In [None]:
import os
import math
import torch
from torch import nn, optim
from torchvision import transforms
from torch.utils.data import DataLoader, random_split, Dataset
from PIL import Image
from training_loop_single import train_model
from torchvision import models

In [None]:
CSV_FILE = os.path.join('data', 'Data_Entry_2017.csv')
#CSV_FILE = os.path.join('sample_data', 'sample_labels.csv')
BATCH_SIZE = 10

In [None]:
import csv

class XRayDataset(Dataset):
    def __init__(self, transform):
        self.transform = transform
        self.files = []
        if not os.path.exists(CSV_FILE):
            raise Exception('missing csv data file {}, please download data as described in README.md'.format(CSV_FILE))
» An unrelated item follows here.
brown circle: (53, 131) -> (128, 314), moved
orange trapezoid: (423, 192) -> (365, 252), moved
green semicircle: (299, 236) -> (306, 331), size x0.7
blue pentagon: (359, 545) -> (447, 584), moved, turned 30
        self.classes = set()
            
        with open(CSV_FILE) as csvfile:
            reader = csv.reader(csvfile, delimiter=',')
            next(reader) # skip header
            for row in reader:
                filename, labels, *_ = row
                labels = labels.split('|')
                if len(labels) != 1 or labels[0] == 'No Finding':
                    continue
                self.files.append((filename, labels[0]))
                self.classes.update(labels)

        # convert set to list to have a guaranteed iteration order
        # this should also be the case with a set, but it is not explictly defined
        self.classes = list(self.classes)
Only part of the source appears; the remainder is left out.